In a video, posted on YouTube, entitled “Reality Check: the LCWR, CDF and the Doctrinal Assessment”, Bishop Leonard Blair of Toledo presents the case against the LCWR.  The video is a response to the overwhelming support for the LCWR and the criticism of the doctrinal assessment process. In the video, Blair discusses two areas of concern: what the LCWR says, and what it leaves unsaid.

"Reality Check" and what the LCWR says
Blair discusses problems with the theology of the LCWR, which is labelled as "radical feminist theology".  He specifically mentions the content of several keynote addresses, going back to 1997, at the annual assembly of the LCWR. Among the objectionable examples are:
  • Sister Sandra Schneider’s comments in 1997 on the issue of faith in religious congregations
  • Sister Laurie Brink’s comments in 2007 about a post-Christian era
  • Father Michael Crosby’s 2004 remarks supporting the ordination of women 
  • the choice of this year’s keynote speaker, Barbara Max Hubbard, a conscious evolution theorist. It remains to be seen in what ways her address will be offensive.

Schneider has two strikes against her in the “Reality Check”.   The major objection to Schneider seems to be her critique of patriarchy as incompatible with the Gospel. The truth often offends, and Schneider seems to have a struck a nerve with her insights.

Theology - a tradition of faith seeking understanding
I find it hard to become anxious about the theological questions that the LCWR raises in its assemblies.  They are voicing the questions that many Catholics, and people of good will, are asking, not only about morality, but also about the place of women in the Church. Theology is "faith seeking understanding"; it is not about checking your brain at the door to the church.

When I was watching the “Reality Check” video, I recalled an encounter my mother-in-law had with a priest over thirty years ago. She had found a theologian who was asking the kind of questions that she and others were discussing amongst themselves. She was reading with interest and excitement “On Being a Christian” by Hans Kung, a theologian whom the Vatican censured. She couldn’t wait to share this book with her parish priest.
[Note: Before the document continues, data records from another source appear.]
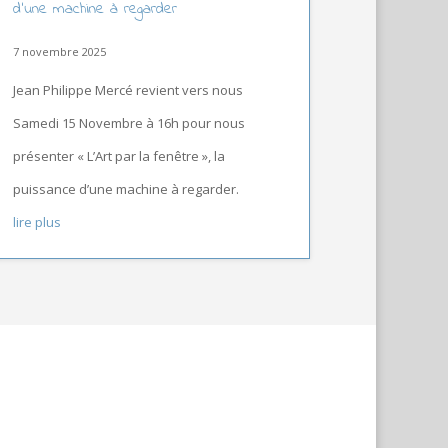
d’une machine à regarder
7 novembre 2025
Jean Philippe Mercé revient vers nous
Samedi 15 Novembre à 16h pour nous
présenter « L’Art par la fenêtre », la
puissance d’une machine à regarder.
lire plus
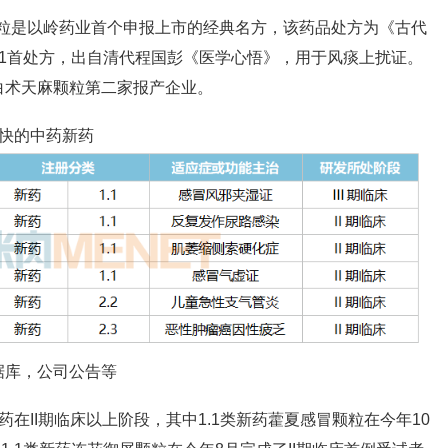
颗粒是以岭药业首个申报上市的经典名方，该药品处方为《古代
1首处方，出自清代程国彭《医学心悟》，用于风痰上扰证。
白术天麻颗粒第二家报产企业。
较快的中药新药
据库，公司公告等
在II期临床以上阶段，其中1.1类新药藿夏感冒颗粒在今年10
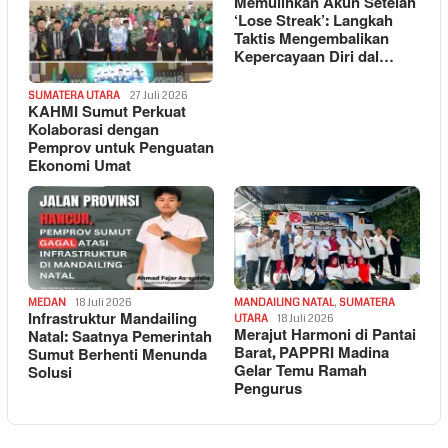
Memulihkan Akun Setelah
‘Lose Streak’: Langkah
Taktis Mengembalikan
Kepercayaan Diri dal…
SUMATERA UTARA
27 Juli 2026
KAHMI Sumut Perkuat
Kolaborasi dengan
Pemprov untuk Penguatan
Ekonomi Umat
MEDAN
18 Juli 2026
MANDAILING NATAL
,
SUMATERA
Infrastruktur Mandailing
UTARA
18 Juli 2026
Merajut Harmoni di Pantai
Natal: Saatnya Pemerintah
Barat, PAPPRI Madina
Sumut Berhenti Menunda
Gelar Temu Ramah
Solusi
Pengurus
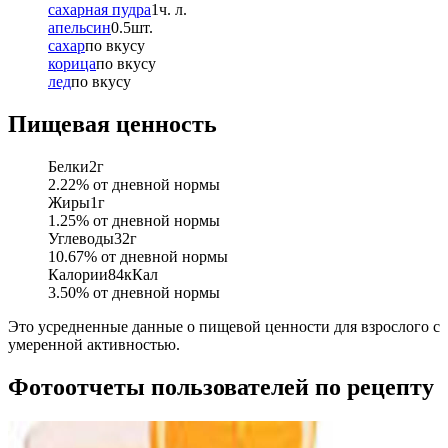
сахарная пудра
1
ч. л.
апельсин
0.5
шт.
сахар
по вкусу
корица
по вкусу
лед
по вкусу
Пищевая ценность
Белки
2
г
2.22
% от дневной нормы
Жиры
1
г
1.25
% от дневной нормы
Углеводы
32
г
10.67
% от дневной нормы
Калории
84
кКал
3.50
% от дневной нормы
Это усредненные данные о пищевой ценности для взрослого с
умеренной активностью.
Фотоотчеты пользователей по рецепту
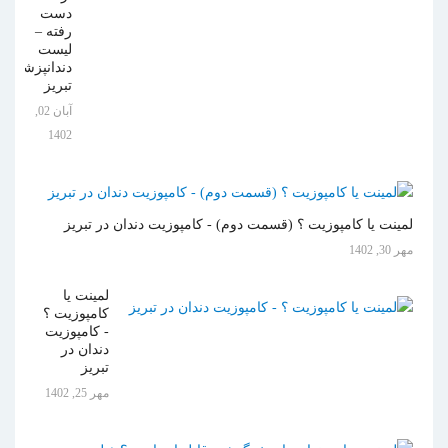
دست
رفته –
لیست
دندانپزشکان
تبریز
آبان 02,
1402
لمینت یا کامپوزیت ؟ (قسمت دوم) - کامپوزیت دندان در تبریز
مهر 30, 1402
لمینت یا
کامپوزیت ؟
- کامپوزیت
دندان در
تبریز
مهر 25, 1402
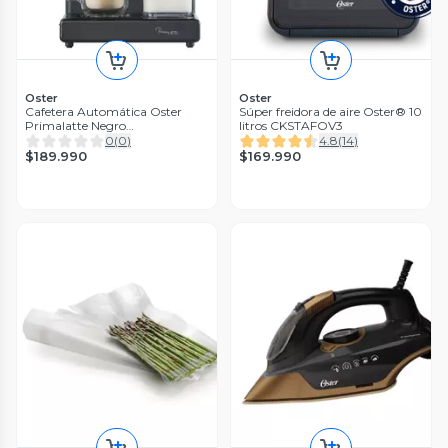
Oster
Oster
Cafetera Automática Oster
Súper freidora de aire Oster® 10
Primalatte Negro
litros CKSTAFOV3
Bvstem6604bk
0
(
0
)
4.8
(
14
)
$189.990
$169.990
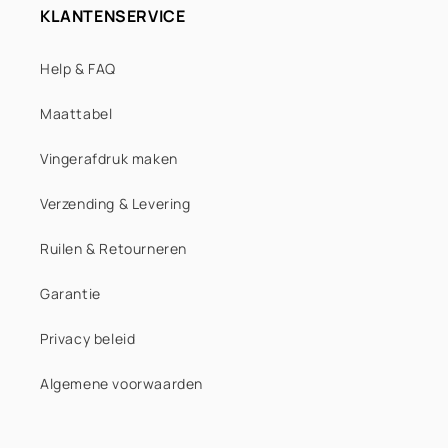
KLANTENSERVICE
Trendy mint & green
Help & FAQ
Dark green
Maattabel
Baby blue
Vingerafdruk maken
Trendy burgundy & turquoise
Verzending & Levering
Turquoise
Ruilen & Retourneren
Blue
Garantie
Trendy double blue
Privacy beleid
Dark blue
Algemene voorwaarden
Lila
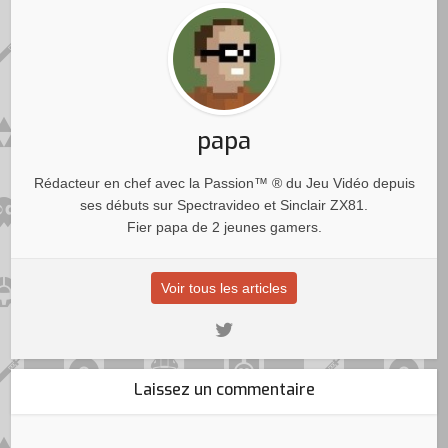
papa
Rédacteur en chef avec la Passion™ ® du Jeu Vidéo depuis
ses débuts sur Spectravideo et Sinclair ZX81.
Fier papa de 2 jeunes gamers.
Voir tous les articles
Laissez un commentaire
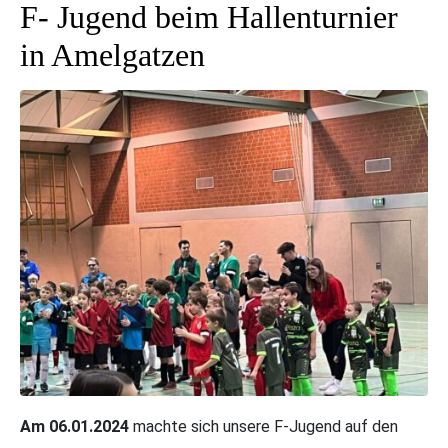
F- Jugend beim Hallenturnier
in Amelgatzen
Am 06.01.2024
machte sich unsere F-Jugend auf den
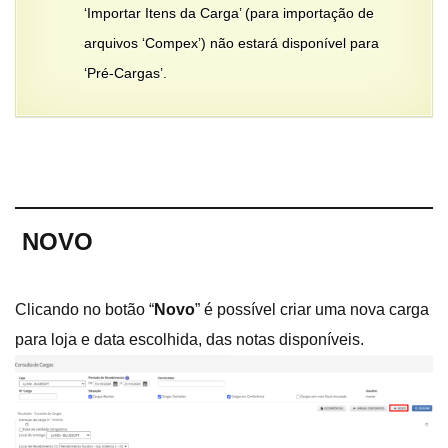
‘Importar Itens da Carga’ (para importação de
arquivos ‘Compex’) não estará disponível para
‘Pré-Cargas’.
NOVO
Clicando no botão “
Novo
” é possível criar uma nova carga
para loja e data escolhida, das notas disponíveis.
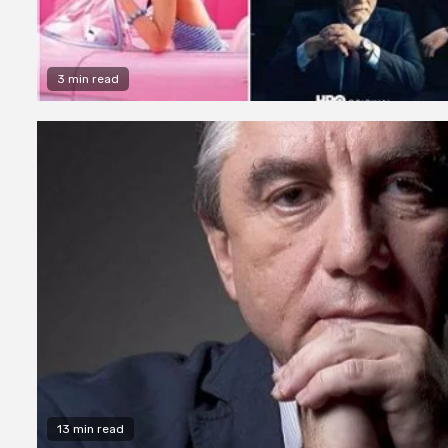
3 min read
13 min read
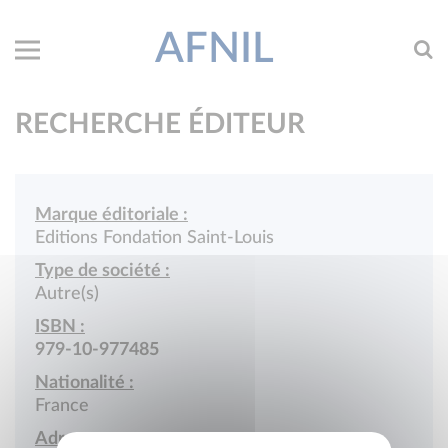
AFNIL
RECHERCHE ÉDITEUR
Marque éditoriale :
Editions Fondation Saint-Louis
Type de société :
Autre(s)
ISBN :
979-10-977485
Nationalité :
France
Adresse :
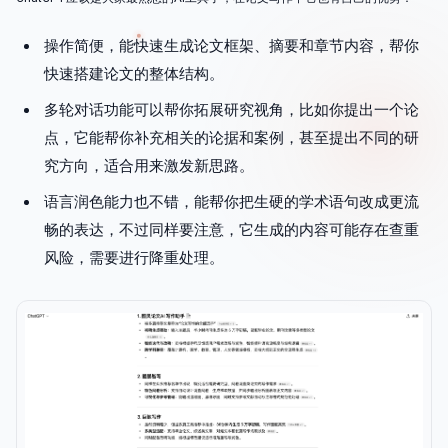
操作简便，能快速生成论文框架、摘要和章节内容，帮你
快速搭建论文的整体结构。
多轮对话功能可以帮你拓展研究视角，比如你提出一个论
点，它能帮你补充相关的论据和案例，甚至提出不同的研
究方向，适合用来激发新思路。
语言润色能力也不错，能帮你把生硬的学术语句改成更流
畅的表达，不过同样要注意，它生成的内容可能存在查重
风险，需要进行降重处理。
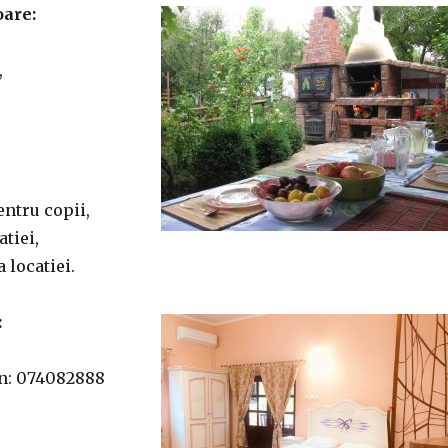
oare:
,
entru copii,
atiei,
 locatiei.
:
on: 074082888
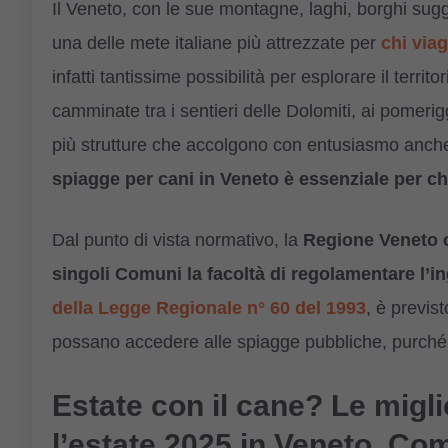
Il Veneto, con le sue montagne, laghi, borghi sugg
una delle mete italiane più attrezzate per
chi viag
infatti tantissime possibilità per esplorare il terri
camminate tra i sentieri delle Dolomiti, ai pomeri
più strutture che accolgono con entusiasmo anche
spiagge per cani in Veneto è essenziale per ch
Dal punto di vista normativo, la
Regione Veneto co
singoli Comuni la facoltà di regolamentare l’i
della Legge Regionale n° 60 del 1993
, è previs
possano accedere alle spiagge pubbliche, purché 
Estate con il cane? Le migli
l’estate 2025 in Veneto, C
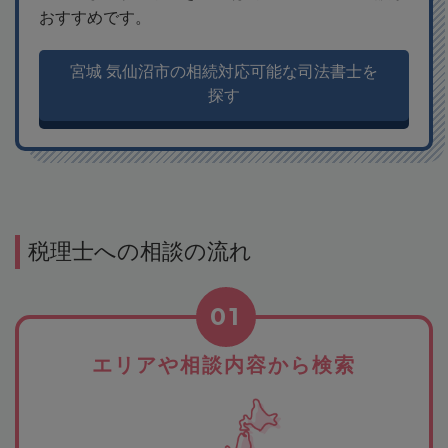
おすすめです。
宮城 気仙沼市の相続対応可能な司法書士を
探す
税理士への相談の流れ
01
エリアや相談内容から検索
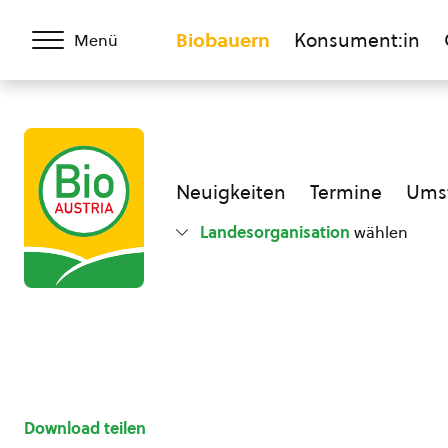
Biobauern
Konsument:in
Menü
Neuigkeiten
Termine
Umst
Landesorganisation
wählen
Download teilen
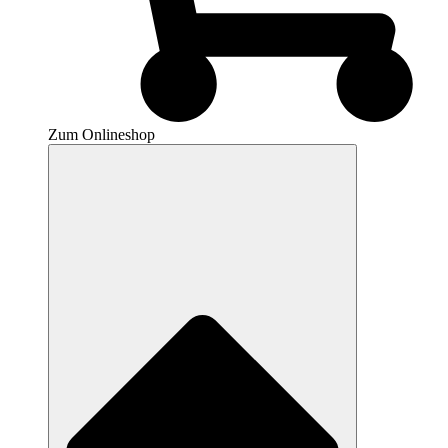
Zum Onlineshop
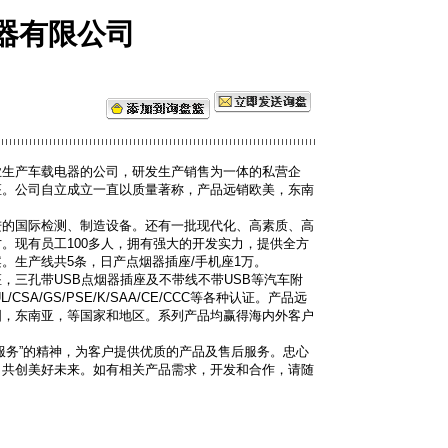
器有限公司
业生产车载电器的公司，研发生产销售为一体的私营企
座。公司自立成立一直以质量著称，产品远销欧美，东南
进的国际检测、制造设备。还有一批现代化、高素质、高
。现有员工100多人，拥有强大的开发实力，提供全方
。生产线共5条，日产点烟器插座/手机座1万。
，三孔带USB点烟器插座及不带线不带USB等汽车附
SA/GS/PSE/K/SAA/CE/CCC等各种认证。产品远
国，东南亚，等国家和地区。系列产品均赢得海内外客户
服务”的精神，为客户提供优质的产品及售后服务。忠心
，共创美好未来。如有相关产品需求，开发和合作，请随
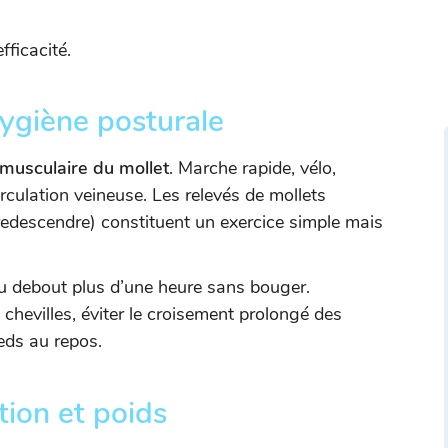
fficacité.
hygiène posturale
usculaire du mollet
. Marche rapide, vélo,
culation veineuse. Les relevés de mollets
redescendre) constituent un exercice simple mais
 ou debout plus d’une heure sans bouger.
chevilles, éviter le croisement prolongé des
eds au repos.
tion et poids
To her dismay, the priest instructed her to put the dangerous and heretical book aside. My mother-in-law kept right on reading.

This little vignette should remind us of the tension that has existed for centuries between theologians and the Magisterium. It is not surprising that the teaching authority of the Catholic Church continues to butt heads with 21st century theologians. The vignette also illustrates the futility of attempts to silence questioning and to circumscribe thought. Many thoughtful, faithful Catholics probe the depths of human existence and faith. Questioning traditional teachings does not scandalize them.  

"Reality Check" and what the LCWR does not say
Apart from what the assessment considers the LCWR’s questionable theology, the video mentions  the LCWR’s silence on two major moral challenges of our time: the right to life of the unborn, and the meaning of marriage as the exclusive and permanent union of one man and one woman.

While Church teaching is clear on these two moral issues, it also asserts the primacy of conscience. Even informed Catholic consciences face gut wrenching moral choices, and “good” Catholics sometimes do not abide by the moral teaching of the Church.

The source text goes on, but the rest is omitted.